%%
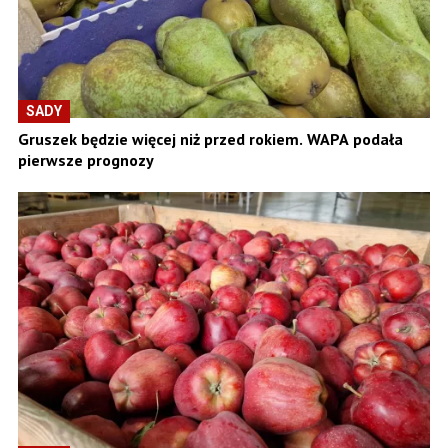
SADY
Gruszek będzie więcej niż przed rokiem. WAPA podała
pierwsze prognozy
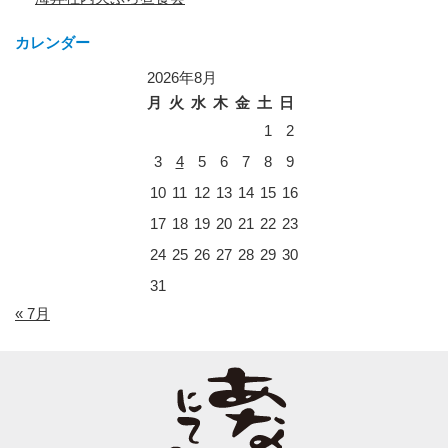
カレンダー
2026年8月
月
火
水
木
金
土
日
1
2
3
4
5
6
7
8
9
10
11
12
13
14
15
16
17
18
19
20
21
22
23
24
25
26
27
28
29
30
31
« 7月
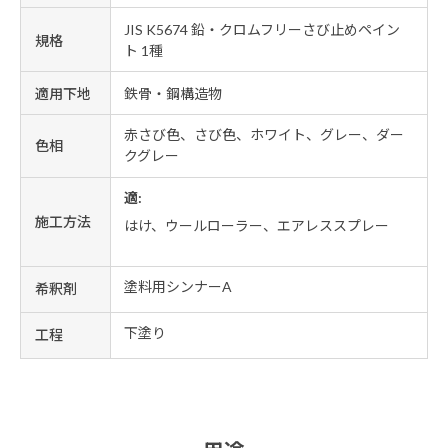
JIS K5674 鉛・クロムフリーさび止めペイン
規格
ト 1種
適用下地
鉄骨・鋼構造物
赤さび色、さび色、ホワイト、グレー、ダー
色相
クグレー
適:
施工方法
はけ、ウールローラー、エアレススプレー
塗料用シンナーA
希釈剤
下塗り
工程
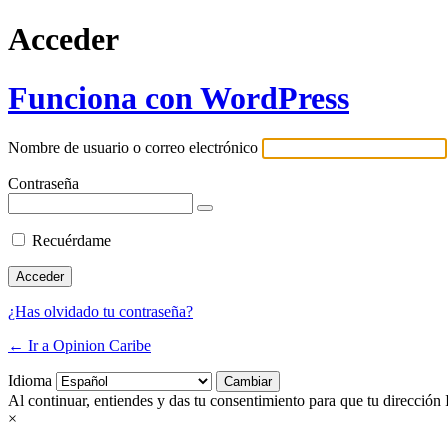
Acceder
Funciona con WordPress
Nombre de usuario o correo electrónico
Contraseña
Recuérdame
¿Has olvidado tu contraseña?
← Ir a Opinion Caribe
Idioma
Al continuar, entiendes y das tu consentimiento para que tu dirección 
×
%%
> Work task:
Reproduce each line of the records exactly, omitting any picture.

> Solution to the exercise:
SADY
Gruszek będzie więcej niż przed rokiem. WAPA podała
pierwsze prognozy
カレンダー
2026年8月
月
火
水
木
金
土
日
1
2
3
4
5
6
7
8
9
10
11
12
13
14
15
16
17
18
19
20
21
22
23
24
25
26
27
28
29
30
31
« 7月
JIS K5674 鉛・クロムフリーさび止めペイン
規格
ト 1種
適用下地
鉄骨・鋼構造物
赤さび色、さび色、ホワイト、グレー、ダー
色相
クグレー
適:
施工方法
はけ、ウールローラー、エアレススプレー
塗料用シンナーA
希釈剤
下塗り
工程
Acceder
Funciona con WordPress
Nombre de usuario o correo electrónico
Contraseña
Recuérdame
¿Has olvidado tu contraseña?
← Ir a Opinion Caribe
Idioma
Al continuar, entiendes y das tu consentimiento para que tu dirección 
×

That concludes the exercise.